Google recently announced that it used AI to uncover a 20-year-old software bug in OpenSSL, a widely used library for encryption and server authentication. This discovery is part of an effort that identified 26 vulnerabilities across various open-source projects.
The process involved “fuzz testing,” a technique that feeds random data into software programs to identify potential crashes or errors. Traditionally, fuzz testing required manual input, but Google leveraged large language models (LLMs) to automate the generation of fuzz targets. The AI system mimics a developer’s workflow, including writing, testing, and improving fuzz testing code, as well as analyzing crashes.
The OpenSSL vulnerability, dubbed CVE-2024-9143, was reported in September and fixed in October. The issue stems from “out-of-bounds memory access,” which can cause program crashes or, in rare cases, lead to the execution of rogue code. While the bug is considered low risk, its presence for two decades underscores the limitations of traditional testing approaches, where certain code paths or configurations remain untested.
Google applied its AI-driven fuzz testing across 272 software projects, leading to the identification of vulnerabilities that may not have been discoverable using conventional methods. The company’s researchers noted that long-standing bugs often persist because code is assumed to be well-tested and vetted. They highlighted the importance of generating new fuzz testing targets to uncover hidden flaws in seemingly robust code.
Looking ahead, Google’s Open Source Security Team aims to refine the AI tools to suggest fixes for vulnerabilities automatically and eventually reduce the need for human review. This would allow new vulnerabilities to be reported directly to project maintainers with minimal delay.
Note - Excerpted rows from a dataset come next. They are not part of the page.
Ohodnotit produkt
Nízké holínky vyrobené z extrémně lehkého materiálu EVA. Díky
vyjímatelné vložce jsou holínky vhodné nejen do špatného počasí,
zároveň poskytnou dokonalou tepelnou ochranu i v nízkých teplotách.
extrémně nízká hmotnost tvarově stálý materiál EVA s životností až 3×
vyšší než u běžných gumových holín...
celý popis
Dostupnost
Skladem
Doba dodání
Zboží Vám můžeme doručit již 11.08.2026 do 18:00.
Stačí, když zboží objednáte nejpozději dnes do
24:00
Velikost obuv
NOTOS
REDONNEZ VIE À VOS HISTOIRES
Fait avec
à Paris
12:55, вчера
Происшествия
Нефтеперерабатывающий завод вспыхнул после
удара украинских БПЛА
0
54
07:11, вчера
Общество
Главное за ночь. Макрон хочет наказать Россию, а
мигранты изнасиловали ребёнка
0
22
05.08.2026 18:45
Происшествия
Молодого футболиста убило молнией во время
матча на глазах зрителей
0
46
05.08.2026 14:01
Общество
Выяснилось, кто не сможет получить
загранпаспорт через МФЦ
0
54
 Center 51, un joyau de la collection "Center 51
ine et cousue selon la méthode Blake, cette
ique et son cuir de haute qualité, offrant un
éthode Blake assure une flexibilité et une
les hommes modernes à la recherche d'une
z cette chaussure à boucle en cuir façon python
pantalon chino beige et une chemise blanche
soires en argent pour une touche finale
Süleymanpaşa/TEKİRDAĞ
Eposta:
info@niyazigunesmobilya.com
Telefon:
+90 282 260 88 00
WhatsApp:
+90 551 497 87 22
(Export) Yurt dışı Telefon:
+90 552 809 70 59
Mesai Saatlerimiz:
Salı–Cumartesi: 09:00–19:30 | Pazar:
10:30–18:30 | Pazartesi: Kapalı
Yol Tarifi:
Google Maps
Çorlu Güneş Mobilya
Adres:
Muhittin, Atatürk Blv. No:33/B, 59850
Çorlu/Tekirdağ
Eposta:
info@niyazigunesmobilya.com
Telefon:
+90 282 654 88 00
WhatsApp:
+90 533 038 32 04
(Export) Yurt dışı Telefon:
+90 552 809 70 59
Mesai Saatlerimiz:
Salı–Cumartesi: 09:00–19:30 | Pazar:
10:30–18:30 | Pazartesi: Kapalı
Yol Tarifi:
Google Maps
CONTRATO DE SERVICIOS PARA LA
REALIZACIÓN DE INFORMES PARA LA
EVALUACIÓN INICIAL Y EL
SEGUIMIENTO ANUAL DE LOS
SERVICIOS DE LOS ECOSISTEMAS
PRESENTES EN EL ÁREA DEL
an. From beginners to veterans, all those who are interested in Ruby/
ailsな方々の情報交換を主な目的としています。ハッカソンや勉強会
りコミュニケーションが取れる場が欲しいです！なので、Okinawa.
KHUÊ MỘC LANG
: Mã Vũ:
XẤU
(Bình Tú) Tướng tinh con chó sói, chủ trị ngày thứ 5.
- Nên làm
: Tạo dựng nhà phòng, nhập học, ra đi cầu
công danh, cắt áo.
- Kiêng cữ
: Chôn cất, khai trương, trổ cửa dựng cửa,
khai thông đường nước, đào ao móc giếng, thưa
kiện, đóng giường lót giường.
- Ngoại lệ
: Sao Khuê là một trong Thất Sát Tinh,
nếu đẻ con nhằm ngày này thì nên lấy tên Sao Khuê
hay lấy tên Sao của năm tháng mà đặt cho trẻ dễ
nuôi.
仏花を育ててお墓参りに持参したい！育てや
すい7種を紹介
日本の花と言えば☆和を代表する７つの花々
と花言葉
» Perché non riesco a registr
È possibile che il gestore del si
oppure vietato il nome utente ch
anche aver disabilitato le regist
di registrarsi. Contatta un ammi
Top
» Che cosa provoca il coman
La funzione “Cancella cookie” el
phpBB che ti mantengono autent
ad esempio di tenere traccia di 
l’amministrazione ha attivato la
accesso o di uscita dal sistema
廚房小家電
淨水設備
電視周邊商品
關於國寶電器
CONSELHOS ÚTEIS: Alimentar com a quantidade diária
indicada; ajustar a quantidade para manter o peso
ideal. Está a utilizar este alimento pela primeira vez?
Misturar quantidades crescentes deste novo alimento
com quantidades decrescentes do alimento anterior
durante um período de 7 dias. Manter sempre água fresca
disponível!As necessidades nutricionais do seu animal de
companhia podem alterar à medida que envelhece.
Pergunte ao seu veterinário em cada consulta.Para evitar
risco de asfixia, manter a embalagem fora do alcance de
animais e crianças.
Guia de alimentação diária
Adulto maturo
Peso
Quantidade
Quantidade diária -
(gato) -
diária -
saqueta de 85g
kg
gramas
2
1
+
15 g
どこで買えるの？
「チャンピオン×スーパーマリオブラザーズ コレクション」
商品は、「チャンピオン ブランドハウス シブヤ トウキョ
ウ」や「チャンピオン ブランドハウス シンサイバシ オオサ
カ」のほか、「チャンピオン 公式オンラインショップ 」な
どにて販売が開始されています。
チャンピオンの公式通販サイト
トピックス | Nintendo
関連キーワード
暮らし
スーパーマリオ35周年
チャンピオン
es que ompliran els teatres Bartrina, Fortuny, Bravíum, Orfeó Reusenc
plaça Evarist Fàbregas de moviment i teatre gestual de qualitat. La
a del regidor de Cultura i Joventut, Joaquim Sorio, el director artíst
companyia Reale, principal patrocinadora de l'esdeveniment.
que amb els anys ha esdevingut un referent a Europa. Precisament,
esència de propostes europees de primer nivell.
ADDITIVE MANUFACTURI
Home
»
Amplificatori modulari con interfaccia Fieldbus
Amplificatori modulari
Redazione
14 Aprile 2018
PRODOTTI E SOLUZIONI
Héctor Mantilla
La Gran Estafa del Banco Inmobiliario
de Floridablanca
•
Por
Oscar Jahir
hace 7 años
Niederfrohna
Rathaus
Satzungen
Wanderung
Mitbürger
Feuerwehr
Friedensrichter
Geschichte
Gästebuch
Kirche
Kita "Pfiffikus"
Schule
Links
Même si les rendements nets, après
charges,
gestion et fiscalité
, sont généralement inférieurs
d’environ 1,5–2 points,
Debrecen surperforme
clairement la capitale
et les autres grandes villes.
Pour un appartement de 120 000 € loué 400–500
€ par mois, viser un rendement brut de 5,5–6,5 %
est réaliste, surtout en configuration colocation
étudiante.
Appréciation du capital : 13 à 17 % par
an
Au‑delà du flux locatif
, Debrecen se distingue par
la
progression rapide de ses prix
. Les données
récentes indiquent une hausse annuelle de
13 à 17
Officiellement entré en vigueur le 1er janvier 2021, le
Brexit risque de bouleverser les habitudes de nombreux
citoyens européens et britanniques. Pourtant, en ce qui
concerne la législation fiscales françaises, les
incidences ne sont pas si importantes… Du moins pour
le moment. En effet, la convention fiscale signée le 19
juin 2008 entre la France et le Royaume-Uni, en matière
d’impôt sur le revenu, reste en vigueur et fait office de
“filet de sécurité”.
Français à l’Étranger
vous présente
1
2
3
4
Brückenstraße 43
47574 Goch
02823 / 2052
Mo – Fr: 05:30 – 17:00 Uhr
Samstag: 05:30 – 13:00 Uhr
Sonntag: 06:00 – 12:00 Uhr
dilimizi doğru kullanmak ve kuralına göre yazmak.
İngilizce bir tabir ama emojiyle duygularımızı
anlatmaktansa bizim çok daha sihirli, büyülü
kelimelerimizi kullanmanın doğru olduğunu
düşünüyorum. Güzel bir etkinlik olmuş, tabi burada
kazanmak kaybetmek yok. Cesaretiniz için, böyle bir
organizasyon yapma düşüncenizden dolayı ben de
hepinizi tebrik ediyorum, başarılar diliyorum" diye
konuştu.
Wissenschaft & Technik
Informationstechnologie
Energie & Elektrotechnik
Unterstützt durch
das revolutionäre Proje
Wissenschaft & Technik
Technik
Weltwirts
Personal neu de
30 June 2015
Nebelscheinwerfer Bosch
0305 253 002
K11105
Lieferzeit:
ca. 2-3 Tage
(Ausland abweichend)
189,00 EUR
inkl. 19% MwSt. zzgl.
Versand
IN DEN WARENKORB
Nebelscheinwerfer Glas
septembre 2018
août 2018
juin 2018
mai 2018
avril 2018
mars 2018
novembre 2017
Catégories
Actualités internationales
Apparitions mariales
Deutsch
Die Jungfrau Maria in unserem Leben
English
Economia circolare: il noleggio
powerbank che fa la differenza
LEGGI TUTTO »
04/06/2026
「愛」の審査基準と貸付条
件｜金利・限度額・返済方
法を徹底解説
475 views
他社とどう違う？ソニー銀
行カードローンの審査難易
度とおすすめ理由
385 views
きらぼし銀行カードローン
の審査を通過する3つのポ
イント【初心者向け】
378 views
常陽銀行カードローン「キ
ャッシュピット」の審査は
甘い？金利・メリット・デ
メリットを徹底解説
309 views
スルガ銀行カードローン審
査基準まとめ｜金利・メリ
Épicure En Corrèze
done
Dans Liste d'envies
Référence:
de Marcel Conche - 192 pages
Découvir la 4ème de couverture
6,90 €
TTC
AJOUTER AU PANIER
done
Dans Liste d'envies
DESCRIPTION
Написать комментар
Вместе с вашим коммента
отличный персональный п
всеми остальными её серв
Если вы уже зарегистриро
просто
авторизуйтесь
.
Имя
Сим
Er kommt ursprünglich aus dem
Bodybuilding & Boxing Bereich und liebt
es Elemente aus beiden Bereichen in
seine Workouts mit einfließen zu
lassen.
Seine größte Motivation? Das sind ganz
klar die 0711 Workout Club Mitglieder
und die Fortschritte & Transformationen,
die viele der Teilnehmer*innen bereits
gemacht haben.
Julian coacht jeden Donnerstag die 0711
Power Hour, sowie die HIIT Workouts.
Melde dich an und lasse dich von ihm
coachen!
This effort is part of a broader initiative by Google to improve software security using AI. Another project, “Big Sleep,” uses LLMs to simulate the workflow of security researchers. Earlier this month, Big Sleep successfully identified a previously unknown bug in SQLite, a popular open-source database engine.
By integrating AI into software security processes, Google hopes to enhance the speed and efficiency of identifying and resolving vulnerabilities, contributing to the ongoing effort to secure open-source projects.